Valentina dio un paso atrás.
Demasiado rápido.
La grava crujó bajo su zapato.
Silencio.
—¿Quién está ahí? —preguntó Sergio.
Valentina corrió antes de que pudieran verla.
No lo hizo por miedo.
Lo hizo porque sabía que una verdad escuchada no siempre basta.
Necesitaba pensar.
Necesitaba decidir.
Subió por la escalera lateral hasta la terraza superior, donde el ruido de la gala aún no llegaba del todo.
Sus manos temblaban.
No por el recuerdo.
Por la magnitud.
Amelia no solo había fabricado la ruptura.
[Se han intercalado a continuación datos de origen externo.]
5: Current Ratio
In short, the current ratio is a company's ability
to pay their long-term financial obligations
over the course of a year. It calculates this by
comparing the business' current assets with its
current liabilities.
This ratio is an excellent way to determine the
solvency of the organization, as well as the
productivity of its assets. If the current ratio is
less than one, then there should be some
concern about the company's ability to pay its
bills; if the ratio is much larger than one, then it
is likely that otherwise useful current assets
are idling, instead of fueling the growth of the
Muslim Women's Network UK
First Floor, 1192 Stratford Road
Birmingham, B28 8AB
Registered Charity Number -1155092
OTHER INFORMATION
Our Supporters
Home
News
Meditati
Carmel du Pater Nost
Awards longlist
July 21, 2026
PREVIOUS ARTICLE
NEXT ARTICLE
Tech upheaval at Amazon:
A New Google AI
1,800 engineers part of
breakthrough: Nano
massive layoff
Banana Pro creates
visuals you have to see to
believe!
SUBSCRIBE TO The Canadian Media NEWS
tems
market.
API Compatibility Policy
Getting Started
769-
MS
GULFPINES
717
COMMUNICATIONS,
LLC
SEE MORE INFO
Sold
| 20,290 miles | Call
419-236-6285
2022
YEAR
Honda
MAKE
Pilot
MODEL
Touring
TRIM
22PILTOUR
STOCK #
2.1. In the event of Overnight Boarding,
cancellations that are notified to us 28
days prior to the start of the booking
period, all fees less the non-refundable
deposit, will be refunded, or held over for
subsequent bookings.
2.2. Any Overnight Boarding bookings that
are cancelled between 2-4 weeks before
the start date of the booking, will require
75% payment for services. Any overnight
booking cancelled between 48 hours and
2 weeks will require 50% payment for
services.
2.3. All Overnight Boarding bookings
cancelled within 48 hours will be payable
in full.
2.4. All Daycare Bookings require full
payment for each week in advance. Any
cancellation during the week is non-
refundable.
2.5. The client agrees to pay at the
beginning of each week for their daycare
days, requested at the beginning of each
También estaba engañando a Damián con su propio hermano.
Y el hijo que todos celebraban quizá no era del CEO.
—Valentina.
Se giró de golpe.
Damián estaba detrás de ella.
Solo.
La había seguido.
—¿Qué pasa? —preguntó—. Estás pálida.
Ella soltó una risa breve.
—Qué observador te volviste. Tres años tarde, pero observador al fin.
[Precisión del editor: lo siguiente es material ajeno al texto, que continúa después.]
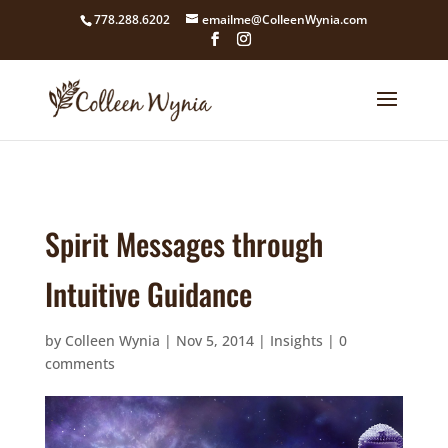
google4211dcdef9847b71.html
778.288.6202
emailme@ColleenWynia.com
Spirit Messages through
Intuitive Guidance
by
Colleen Wynia
|
Nov 5, 2014
|
Insights
|
0
comments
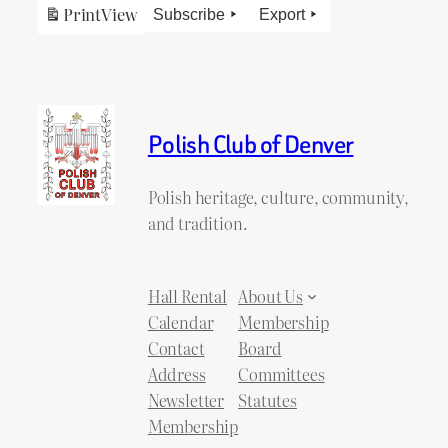
Print
View
Subscribe
Export
Polish Club of Denver
Polish heritage, culture, community,
and tradition.
Hall Rental
About Us
Calendar
Membership
Contact
Board
Address
Committees
Newsletter
Statutes
Membership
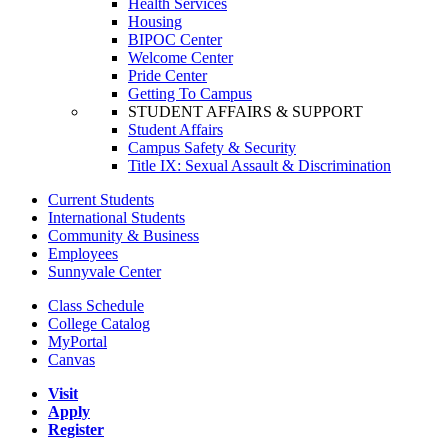
Health Services
Housing
BIPOC Center
Welcome Center
Pride Center
Getting To Campus
STUDENT AFFAIRS & SUPPORT
Student Affairs
Campus Safety & Security
Title IX: Sexual Assault & Discrimination
Current Students
International Students
Community & Business
Employees
Sunnyvale Center
Class Schedule
College Catalog
MyPortal
Canvas
Visit
Apply
Register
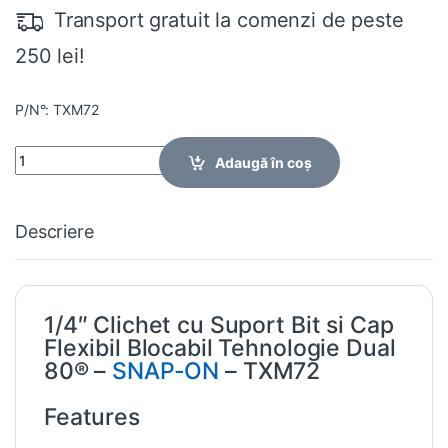
Transport gratuit la comenzi de peste
250 lei!
P/N°: TXM72
Quantity
Adaugă în coș
Descriere
1/4″ Clichet cu Suport Bit si Cap
Flexibil Blocabil Tehnologie Dual
80® –
SNAP-ON
– TXM72
Features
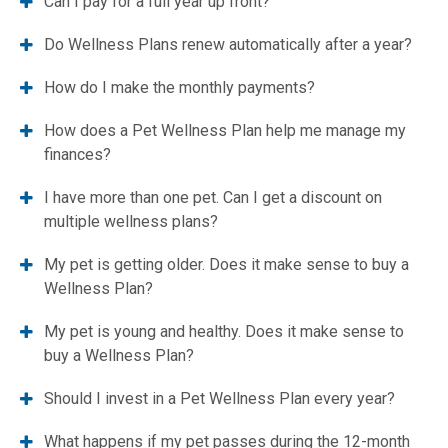
Can I pay for a full year up front?
Do Wellness Plans renew automatically after a year?
How do I make the monthly payments?
How does a Pet Wellness Plan help me manage my
finances?
I have more than one pet. Can I get a discount on
multiple wellness plans?
My pet is getting older. Does it make sense to buy a
Wellness Plan?
My pet is young and healthy. Does it make sense to
buy a Wellness Plan?
Should I invest in a Pet Wellness Plan every year?
What happens if my pet passes during the 12-month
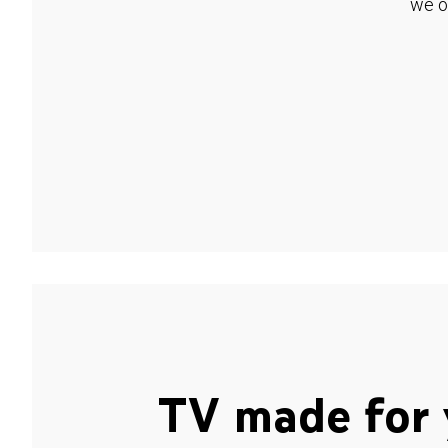
we o
TV made for 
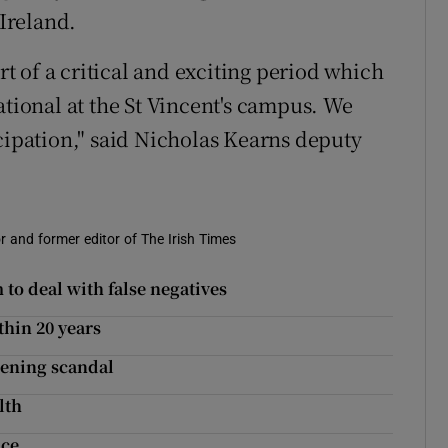
 Ireland.
art of a critical and exciting period which
ational at the St Vincent's campus. We
cipation," said Nicholas Kearns deputy
r and former editor of The Irish Times
 to deal with false negatives
thin 20 years
eening scandal
lth
ice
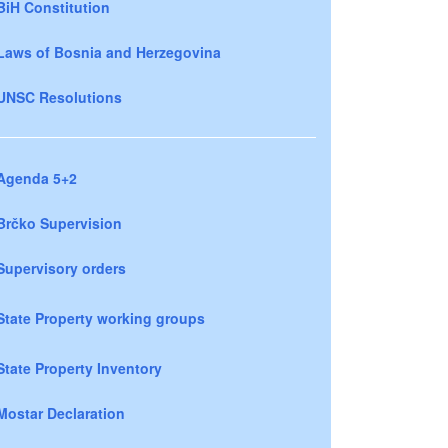
BiH Constitution
Laws of Bosnia and Herzegovina
UNSC Resolutions
Agenda 5+2
Brčko Supervision
Supervisory orders
State Property working groups
State Property Inventory
Mostar Declaration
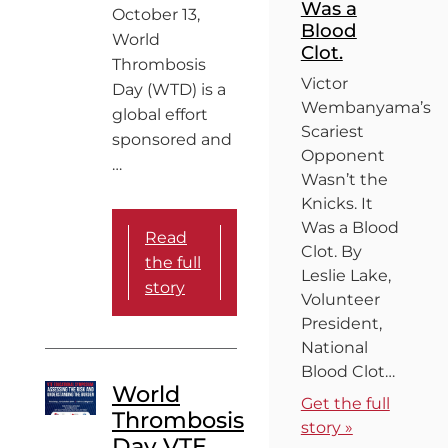
Was a
October 13,
Blood
World
Clot.
Thrombosis
Victor
Day (WTD) is a
Wembanyama’s
global effort
Scariest
sponsored and
Opponent
…
Wasn’t the
Knicks. It
Was a Blood
Read
Clot. By
the full
Leslie Lake,
story
Volunteer
President,
National
Blood Clot…
World
Get the full
Thrombosis
story »
Day VTE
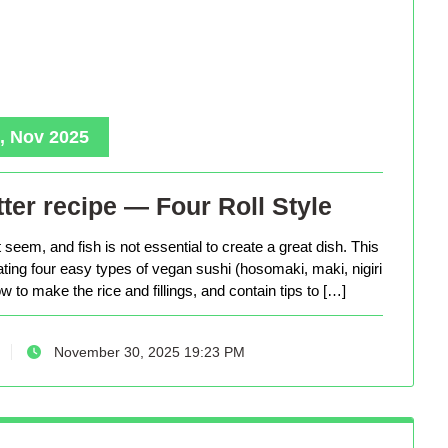
, Nov 2025
ter recipe — Four Roll Style
seem, and fish is not essential to create a great dish. This
eating four easy types of vegan sushi (hosomaki, maki, nigiri
 to make the rice and fillings, and contain tips to […]
November 30, 2025 19:23 PM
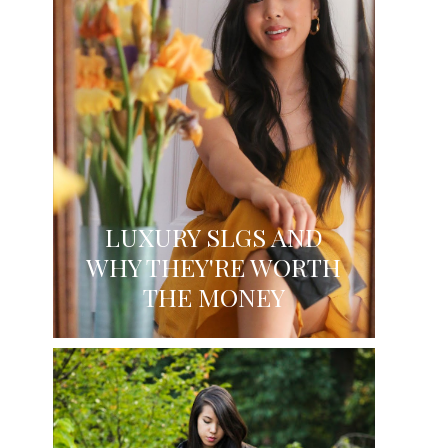
LUXURY SLGS AND
WHY THEY'RE WORTH
THE MONEY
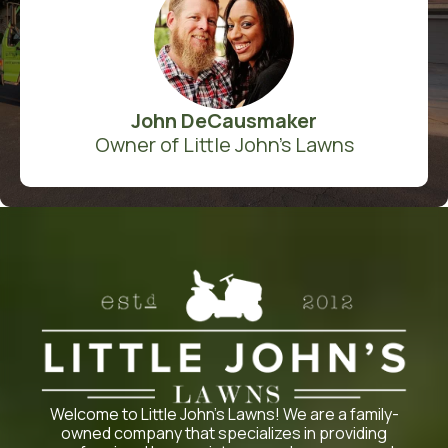
John DeCausmaker
Owner of Little John's Lawns
Welcome to Little John’s Lawns! We are a family-
owned company that specializes in providing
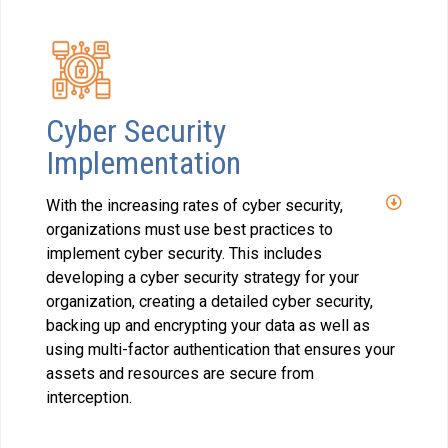
Cyber Security
Implementation
With the increasing rates of cyber security,
organizations must use best practices to
implement cyber security. This includes
developing a cyber security strategy for your
organization, creating a detailed cyber security,
backing up and encrypting your data as well as
using multi-factor authentication that ensures your
assets and resources are secure from
interception.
Él la miró con paciencia cansada.
—No tengo tiempo para pelear contigo.
—Yo tampoco.
—Entonces dime por qué pareces haber visto un fantasma.
Valentina sostuvo su mirada.
Parte de ella quería decírselo en ese instante.
Otra parte quería verlo subir al escenario, sonreír para la prensa y descubrir por sí mismo que toda su vida era un escenario levantado sobre la mentira que él eligió creer.
—No deberías anunciar nada esta noche —dijo al fin.
Damián frunció el ceño.
—¿Por qué?
—Porque no sabes con quién vas a comprometerte.
—¿Qué significa eso?
Valentina lo miró.
—Significa que si todavía te queda una mínima capacidad para escuchar, canceles la presentación.
—No voy a cancelar una gala entera solo porque tú apareces de repente y me hablas en enigmas.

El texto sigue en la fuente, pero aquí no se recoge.